_Task instructions_
The pictures do not belong in the copy. Restate all of the records word for word.
++++ Exercise inputs ++++
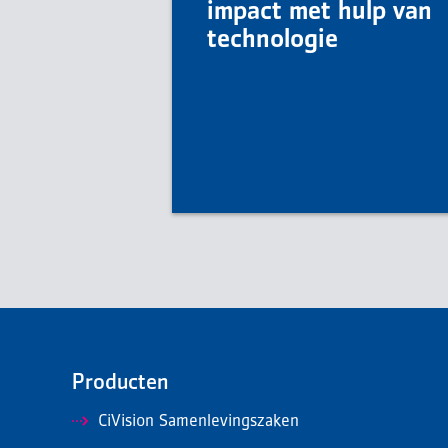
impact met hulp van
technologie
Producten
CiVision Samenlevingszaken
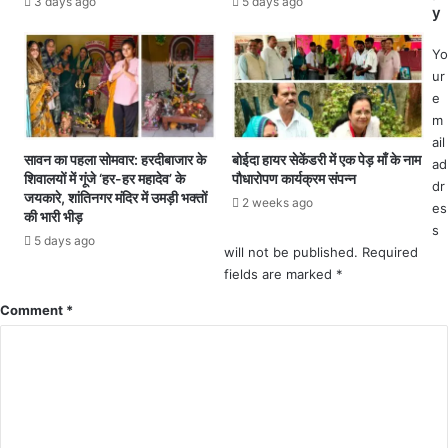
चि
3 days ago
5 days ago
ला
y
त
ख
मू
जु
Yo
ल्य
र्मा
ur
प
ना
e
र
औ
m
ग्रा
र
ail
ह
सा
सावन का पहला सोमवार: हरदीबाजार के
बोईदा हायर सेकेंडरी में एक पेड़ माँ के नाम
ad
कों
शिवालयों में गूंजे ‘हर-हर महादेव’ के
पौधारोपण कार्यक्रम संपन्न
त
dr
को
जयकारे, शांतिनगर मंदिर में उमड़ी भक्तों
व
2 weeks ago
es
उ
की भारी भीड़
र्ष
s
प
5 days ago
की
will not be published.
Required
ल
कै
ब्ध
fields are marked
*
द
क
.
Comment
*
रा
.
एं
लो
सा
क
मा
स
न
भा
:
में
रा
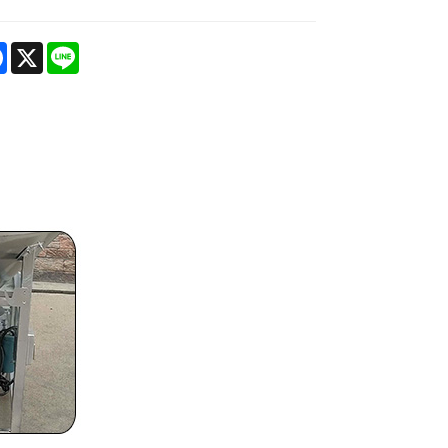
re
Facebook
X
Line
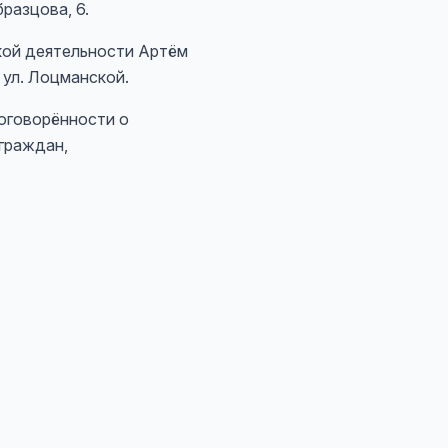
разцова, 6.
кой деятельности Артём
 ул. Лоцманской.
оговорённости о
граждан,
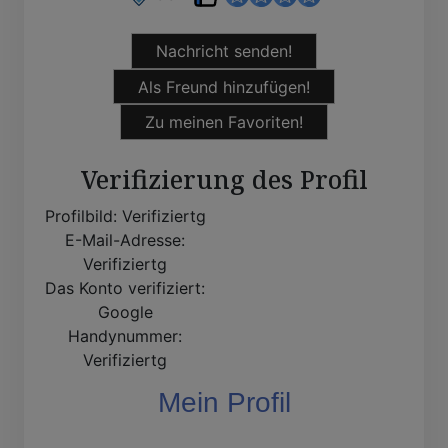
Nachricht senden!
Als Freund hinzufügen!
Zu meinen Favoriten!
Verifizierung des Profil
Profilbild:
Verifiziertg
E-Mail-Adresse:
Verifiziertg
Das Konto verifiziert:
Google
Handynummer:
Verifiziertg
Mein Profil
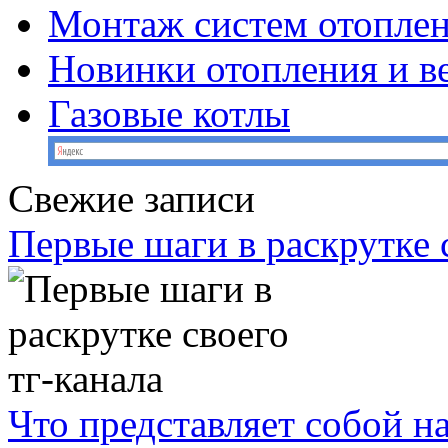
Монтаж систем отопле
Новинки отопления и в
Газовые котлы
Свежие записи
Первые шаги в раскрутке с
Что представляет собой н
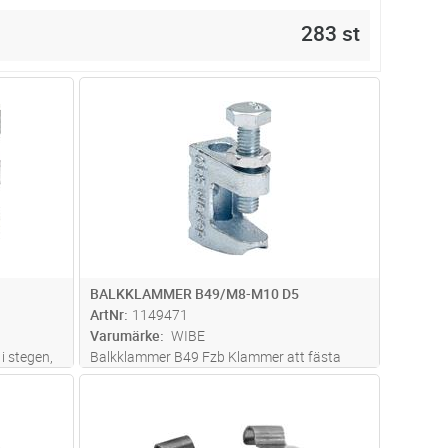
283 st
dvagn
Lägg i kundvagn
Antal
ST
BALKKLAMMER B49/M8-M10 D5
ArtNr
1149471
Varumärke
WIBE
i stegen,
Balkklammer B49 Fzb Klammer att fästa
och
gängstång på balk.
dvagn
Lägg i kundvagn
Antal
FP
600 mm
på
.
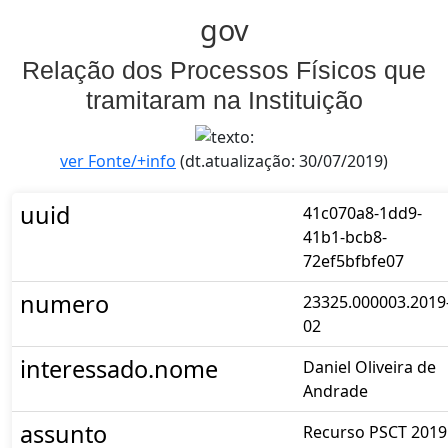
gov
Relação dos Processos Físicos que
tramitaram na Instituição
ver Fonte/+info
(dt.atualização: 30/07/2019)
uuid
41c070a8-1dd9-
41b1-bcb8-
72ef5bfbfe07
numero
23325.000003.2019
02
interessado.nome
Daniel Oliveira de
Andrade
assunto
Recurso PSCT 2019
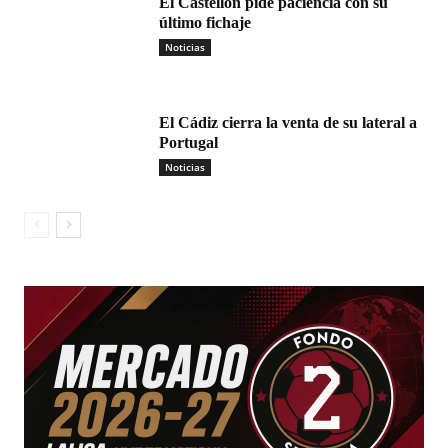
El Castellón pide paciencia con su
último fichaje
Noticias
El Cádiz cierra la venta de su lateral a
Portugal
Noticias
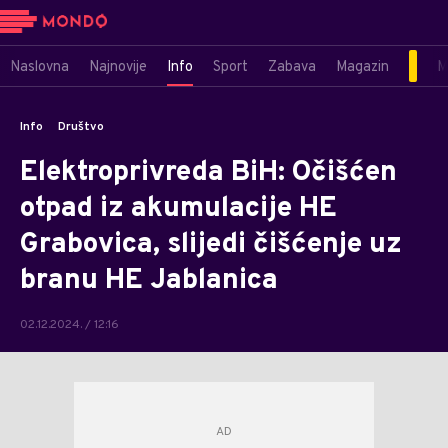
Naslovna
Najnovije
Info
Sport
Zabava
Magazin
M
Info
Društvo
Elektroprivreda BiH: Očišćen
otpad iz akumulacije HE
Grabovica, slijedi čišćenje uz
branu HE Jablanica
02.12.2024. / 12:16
++++
_Output for this task_
impact met hulp van
technologie
Producten
CiVision Samenlevingszaken
चि
3 days ago
5 days ago
ला
y
त
ख
मू
जु
Yo
ल्य
र्मा
ur
प
ना
e
र
औ
m
ग्रा
र
ail
ह
सा
सावन का पहला सोमवार: हरदीबाजार के
बोईदा हायर सेकेंडरी में एक पेड़ माँ के नाम
ad
कों
शिवालयों में गूंजे ‘हर-हर महादेव’ के
पौधारोपण कार्यक्रम संपन्न
त
dr
को
जयकारे, शांतिनगर मंदिर में उमड़ी भक्तों
व
2 weeks ago
es
उ
की भारी भीड़
र्ष
s
प
5 days ago
की
will not be published.
Required
ल
कै
ब्ध
fields are marked
*
द
क
.
Comment
*
रा
.
एं
लो
सा
क
मा
स
न
भा
:
में
रा
re
Facebook
X
Line
разцова, 6.
кой деятельности Артём
 ул. Лоцманской.
оговорённости о
граждан,
Nachricht senden!
Als Freund hinzufügen!
Zu meinen Favoriten!
Verifizierung des Profil
Profilbild:
Verifiziertg
E-Mail-Adresse:
Verifiziertg
Das Konto verifiziert:
Google
Handynummer:
Verifiziertg
Mein Profil
Монтаж систем отопле
Новинки отопления и в
Газовые котлы
Свежие записи
Первые шаги в раскрутке с
Что представляет собой н
283 st
dvagn
Lägg i kundvagn
Antal
ST
BALKKLAMMER B49/M8-M10 D5
ArtNr
1149471
Varumärke
WIBE
i stegen,
Balkklammer B49 Fzb Klammer att fästa
och
gängstång på balk.
dvagn
Lägg i kundvagn
Antal
FP
600 mm
på
.
gov
Relação dos Processos Físicos que
tramitaram na Instituição
ver Fonte/+info
(dt.atualização: 30/07/2019)
uuid
41c070a8-1dd9-
41b1-bcb8-
72ef5bfbfe07
numero
23325.000003.2019
02
interessado.nome
Daniel Oliveira de
Andrade
assunto
Recurso PSCT 2019
El Castellón pide paciencia con su
último fichaje
Noticias
El Cádiz cierra la venta de su lateral a
Portugal
Noticias
Naslovna
Najnovije
Info
Sport
Zabava
Magazin
M
Info
Društvo
Elektroprivreda BiH: Očišćen
otpad iz akumulacije HE
Grabovica, slijedi čišćenje uz
branu HE Jablanica
02.12.2024. / 12:16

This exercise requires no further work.